In other embodiments, not shown, the buffer plate 12 is a side plate, the side plate is disposed on the left and/or right side of the fuel cell body 11, and the elastic buffer member 13 is integrated on the side plate, so that the side plate does not need to be provided with an extension edge, and the elastic buffer member 13 can be integrated with the side plate, thereby simplifying the structure of the buffer plate 12.

Referring to fig. 5-6, the inside of the buffer plate 12 has a supporting frame 122, the elastic buffer element 13 is integrated on the supporting frame 122, and the supporting frame 122 can perform supporting and shaping functions, so as to keep the elastic buffer element 13 at the side of the fuel cell body 11 of the fuel cell stack 1, and prevent the elastic buffer element 13 from moving arbitrarily to affect the energy absorption effect during collision.

Optionally, the elastic buffer element 13 is made of rubber, and the rubber has a good damping and energy absorbing effect.

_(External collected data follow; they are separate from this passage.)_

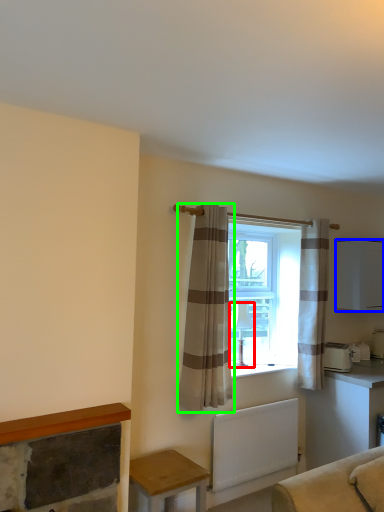 Question: Considering the real-world distances, which object is farthest from lamp (highlighted by a red box)? cabinetry (highlighted by a blue box) or curtain (highlighted by a green box)?

Choices:
 (A) cabinetry
 (B) curtain

Answer: (A) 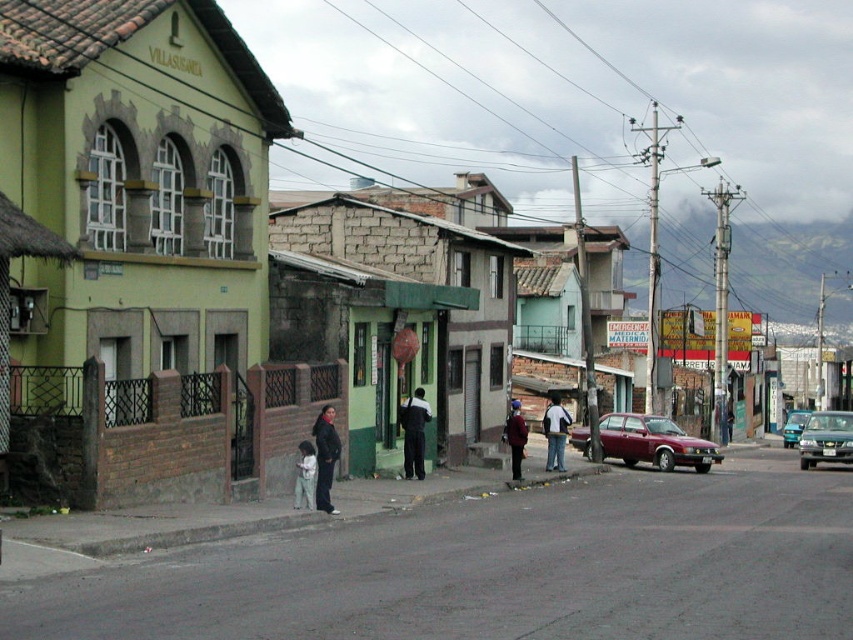 Between dark gray pants at center and light gray fabric pants at center, which one appears on the right side from the viewer's perspective?

dark gray pants at center is more to the right.

Who is more forward, (415, 436) or (310, 458)?

Point (310, 458) is in front.

I want to click on dark gray pants at center, so click(415, 433).

Consider the image. Is dark gray fabric jacket at lower center further to the viewer compared to dark gray pants at center?

No, it is not.

Can you confirm if dark gray fabric jacket at lower center is shorter than dark gray pants at center?

Yes.

What do you see at coordinates (325, 456) in the screenshot? I see `dark gray fabric jacket at lower center` at bounding box center [325, 456].

The width and height of the screenshot is (853, 640). I want to click on dark gray fabric jacket at lower center, so [x=325, y=456].

Who is positioned more to the left, metallic silver sedan at center or dark gray fabric jacket at lower center?

dark gray fabric jacket at lower center

Which of these two, metallic silver sedan at center or dark gray fabric jacket at lower center, stands shorter?

metallic silver sedan at center

Between point (798, 445) and point (331, 436), which one is positioned in front?

Point (331, 436)

Locate an element on the screen. The image size is (853, 640). metallic silver sedan at center is located at coordinates (827, 438). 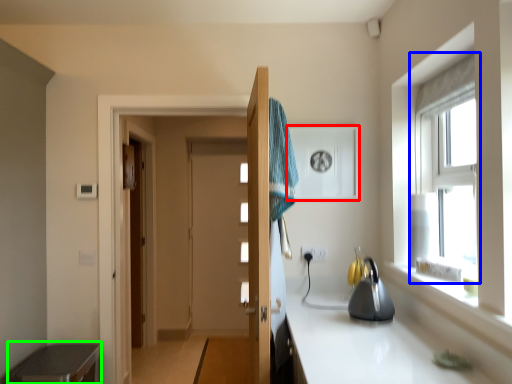 Question: Which object is the closest to the medicine cabinet (highlighted by a red box)? Choose among these: window (highlighted by a blue box) or cabinetry (highlighted by a green box).

Choices:
 (A) window
 (B) cabinetry

Answer: (A) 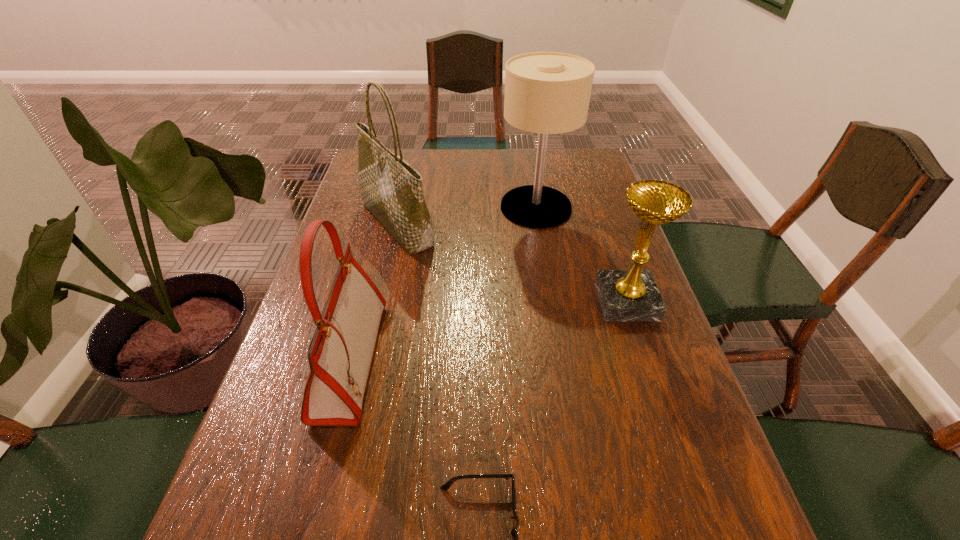 Where is `free region located on the front-facing side of the rightmost object`? free region located on the front-facing side of the rightmost object is located at coordinates (449, 301).

Where is `shopping bag present at the left edge`? shopping bag present at the left edge is located at coordinates (391, 189).

Locate an element on the screen. The height and width of the screenshot is (540, 960). handbag that is positioned at the left edge is located at coordinates (340, 353).

Find the location of `table lamp located in the right edge section of the desktop`. table lamp located in the right edge section of the desktop is located at coordinates (545, 92).

Find the location of a particular element. award present at the right edge is located at coordinates (625, 295).

You are a GUI agent. You are given a task and a screenshot of the screen. Output one action in this format:
    pyautogui.click(x=<x>, y=<y>)
    Task: Click on the vacant space at the far edge of the desktop
    The image size is (960, 540).
    Given the screenshot: What is the action you would take?
    pos(478,173)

The buffer plate 12 according to the embodiment of the third aspect of the invention includes: the supporting framework layer 122 and the elastic buffer layer, the elastic buffer layer is coated in the supporting framework layer 122, and the elastic buffer layer at least comprises a rubber layer and a carbon fiber reinforced resin layer. The buffer plate 12 has good buffering and shock-absorbing effects, and the elastic buffer layer and the support framework layer 122 are integrally formed by curing, so that connecting parts between the two layers are omitted, and the assembly process is saved.

Referring to fig. 10, a method of manufacturing a cushioning plate 12 integrated with a resilient cushioning element 13 according to a fourth aspect of the present invention includes the steps of:

s1, placing the supporting framework 122 in the die cavity of the die, wherein the supporting framework 122 can play a supporting role to ensure the stable structure of the buffer plate 12, and the structure is shown in FIG. 6;

s2, injecting carbon fiber reinforced resin into the mold cavity, wherein the carbon fiber reinforced resin has higher strength and lighter weight after being molded, and the weight of the fuel cell stack 1 is not increased obviously;

s3, inserting an elastic element into the carbon fiber reinforced resin at least one side of the support frame 122, wherein the elastic element can ensure that the buffer board 12 has light elastic performance to absorb the collision energy, and preferably, the elastic element is inserted into the carbon fiber reinforced resin at each side of the support frame 122 to comprehensively improve the energy absorption capacity of the buffer board 12;

s4, bonding the carbon fiber reinforced resin and the elastic element together by a thermoplastic process so as to enable the buffer plate 12 to be a complete integrated whole;

and S5, curing and forming to ensure that the structure of the buffer plate 12 is determined and is not easy to damage.

The buffer plate 12 obtained by the manufacturing method is stable in structure, the elastic buffer element 13 is integrated in the buffer plate 12, the energy absorption effect is good, parts for connecting the elastic buffer element 13 with the buffer plate 12 are omitted, and the weight of the buffer plate 12 is favorably reduced.

The above description is only for the purpose of illustrating the preferred embodiments of the present invention and is not to be construed as limiting the invention, and any modifications, equivalents, improvements and the like that fall within the spirit and principle of the present invention are intended to be included therein.